The first method is not really a method of imputation, but it is the easiest if you only have very occasional missing values. You can only take the rows with no missing values, called list-wise deletion. If you have many missing values, list-wise deletion may be a more significant loss of data than you would like. However, it is a real solution if the number of missing values is low. I am running this code to ensure that my test data set(s) start out with no missing values.
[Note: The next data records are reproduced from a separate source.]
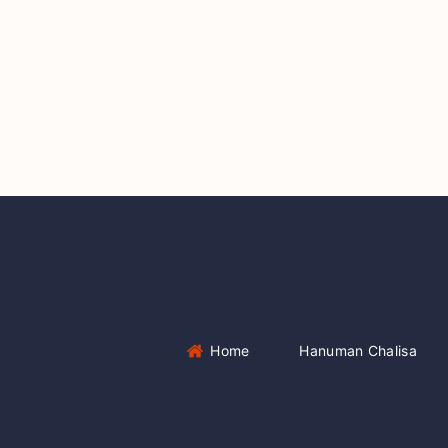
Home
Hanuman Chalisa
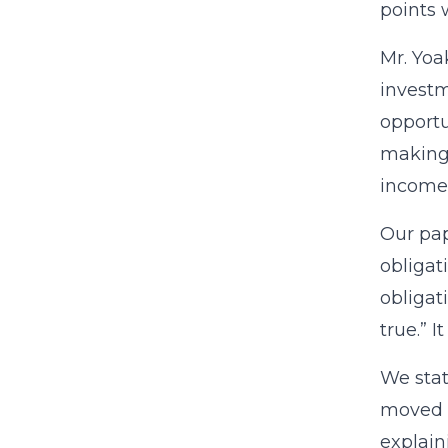
points
Mr. Yoa
investm
opportu
making:
income
Our pap
obligat
obligat
true.” I
We stat
moved t
explain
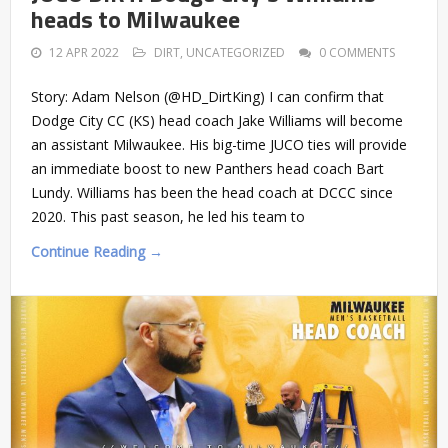
heads to Milwaukee
12 APR 2022
DIRT
,
UNCATEGORIZED
0 COMMENTS
Story: Adam Nelson (@HD_DirtKing) I can confirm that
Dodge City CC (KS) head coach Jake Williams will become
an assistant Milwaukee. His big-time JUCO ties will provide
an immediate boost to new Panthers head coach Bart
Lundy. Williams has been the head coach at DCCC since
2020. This past season, he led his team to
Continue Reading →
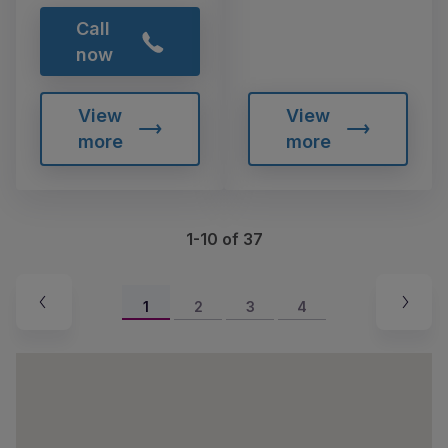
Call
now
View
View
more
more
1-10 of 37
1
2
3
4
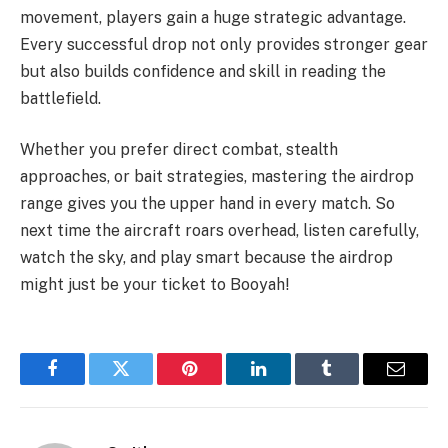
movement, players gain a huge strategic advantage.
Every successful drop not only provides stronger gear
but also builds confidence and skill in reading the
battlefield.
Whether you prefer direct combat, stealth
approaches, or bait strategies, mastering the airdrop
range gives you the upper hand in every match. So
next time the aircraft roars overhead, listen carefully,
watch the sky, and play smart because the airdrop
might just be your ticket to Booyah!
Facebook
Twitter
Pinterest
LinkedIn
Tumblr
Email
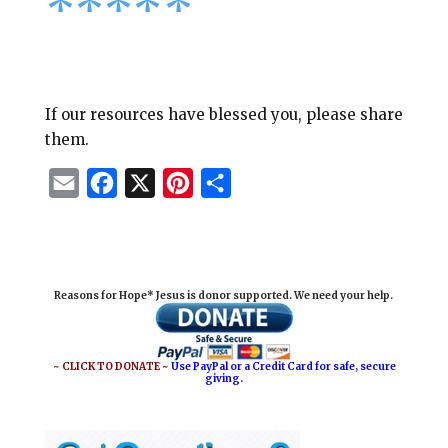
****
*
If our resources have blessed you, please share
them.
E
F
X
P
S
m
a
i
h
a
c
n
a
i
e
t
r
Reasons for Hope* Jesus is donor supported. We need your help.
l
b
e
e
o
r
o
e
~ CLICK TO DONATE ~
Use PayPal or a Credit Card for safe, secure
giving.
k
s
t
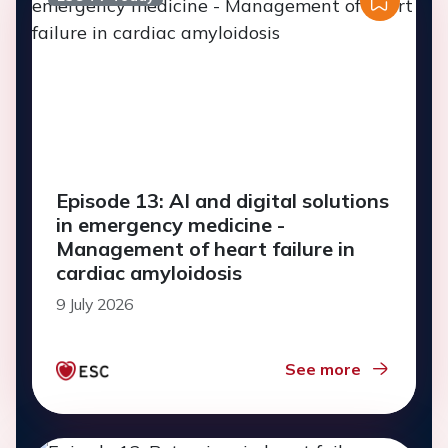
Episode 13: AI and digital solutions
in emergency medicine -
Management of heart failure in
cardiac amyloidosis
9 July 2026
See more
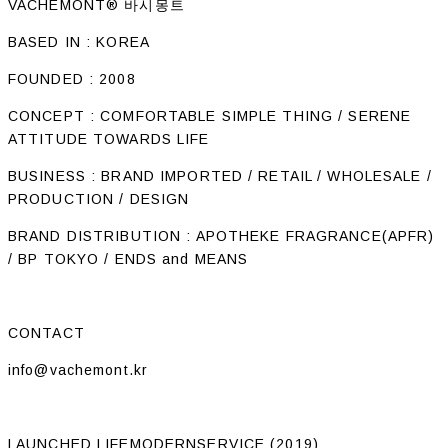
VACHEMONT® 바시몽트
BASED IN : KOREA
FOUNDED : 2008
CONCEPT : COMFORTABLE SIMPLE THING / SERENE
ATTITUDE TOWARDS LIFE
BUSINESS : BRAND IMPORTED / RETAIL / WHOLESALE /
PRODUCTION / DESIGN
BRAND DISTRIBUTION : APOTHEKE FRAGRANCE(APFR)
/ BP TOKYO / ENDS and MEANS
CONTACT
info@vachemont.kr
LAUNCHED LIFEMODERNSERVICE (2019)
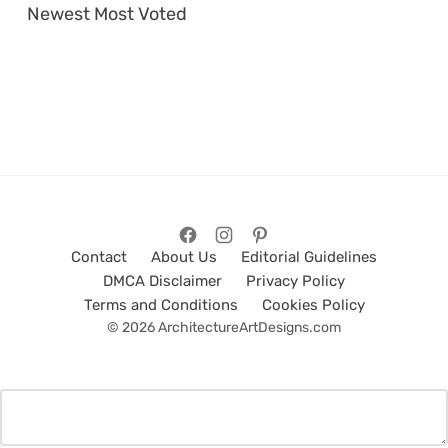
Newest
Most Voted
Contact
About Us
Editorial Guidelines
DMCA Disclaimer
Privacy Policy
Terms and Conditions
Cookies Policy
© 2026 ArchitectureArtDesigns.com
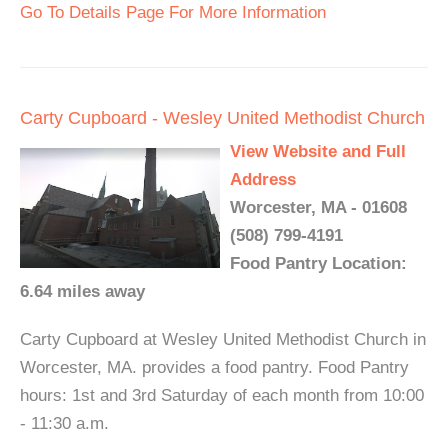
Go To Details Page For More Information
Carty Cupboard - Wesley United Methodist Church
View Website and Full
Address
Worcester, MA - 01608
(508) 799-4191
Food Pantry Location:
6.64 miles away
Carty Cupboard at Wesley United Methodist Church in
Worcester, MA. provides a food pantry. Food Pantry
hours: 1st and 3rd Saturday of each month from 10:00
- 11:30 a.m.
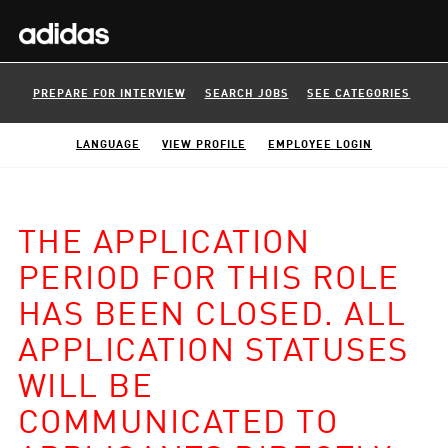
PREPARE FOR INTERVIEW
SEARCH JOBS
SEE CATEGORIES
LANGUAGE
VIEW PROFILE
EMPLOYEE LOGIN
THE APPLICATION
PERIOD FOR THIS ROLE
HAS BEEN CLOSED. ALL
APPLICATION STATUSES
WILL BE
COMMUNICATED TO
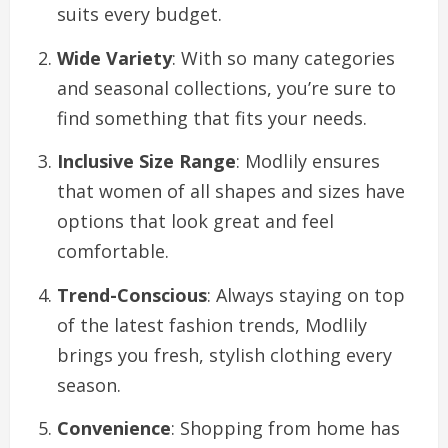
suits every budget.
Wide Variety
: With so many categories
and seasonal collections, you’re sure to
find something that fits your needs.
Inclusive Size Range
: Modlily ensures
that women of all shapes and sizes have
options that look great and feel
comfortable.
Trend-Conscious
: Always staying on top
of the latest fashion trends, Modlily
brings you fresh, stylish clothing every
season.
Convenience
: Shopping from home has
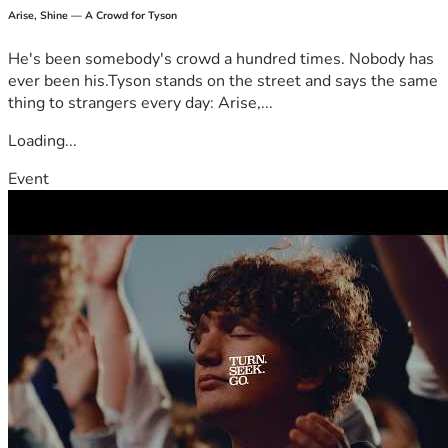
Arise, Shine — A Crowd for Tyson
He's been somebody's crowd a hundred times. Nobody has
ever been his.Tyson stands on the street and says the same
thing to strangers every day: Arise,...
Loading...
Event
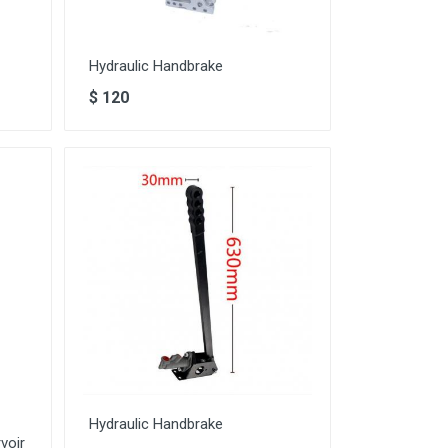
Hydraulic Handbrake
$
120
Hydraulic Handbrake
voir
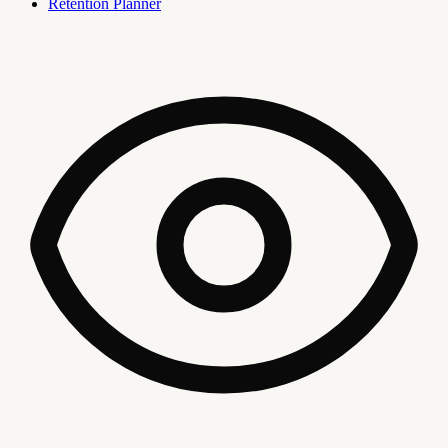
Retention Planner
# Takes only the complete cases for this tutorial

# This is literally all of the code for list-wise deletion

Complete <- Starting[complete.cases(Starting),]

Now, I am going to take the “Complete” data and artificially create missing data for the sake of this tutorial. The rate of missingness is defined by the “noNA” argument and is set to 20%.

# Randomly makes 20% of the data missing for imputation

Data <- prodNA(Complete, noNA = 0.2)

Before I impute the data, I want to understand my data set, to get information including: the percent missingness, mean, mode, and number of categories. For that goal, I am going to create two helper functions that will make it easier to accomplish. The first is similar to the class function in R, but it uses more natural language (in my opinion). “Detect_Type” tells the user if a column or vector of data is either “Invariant” (does not change at all), “Numeric”, “Binary” or “Multicategorical”. You will find that the output of this function is more useful than “class” especially for the gapminder data set.

# Determines the type of vector that is given to it.

Detect_Type <- function(String){

# If the vector contains a single unchanging value it is labelled invariant

if(length(table(String)) == 1) {return("Invariant")}

# If the vector is numeric it is labelled as such

if(is.numeric(String) == TRUE) {return("Numeric")}

# If the vector is categorical it is labelled appropriately

if(is.numeric(String) != TRUE){

ifelse(length(table(String)) == 2,

return("Binary"),return("Multicategorical"))

}

} # End of function

# Demonstration of what it does

Detect_Type(Data[,1])

# Similar although less useful answer(s) without custom function (Especially Gapminder)

class(Data[,1])

The next function is more simple; it will calculate the percent missing values in a column or vector. A dedicated function may not have been as necessary, but it forces the data into a consistent type which can prevent errors.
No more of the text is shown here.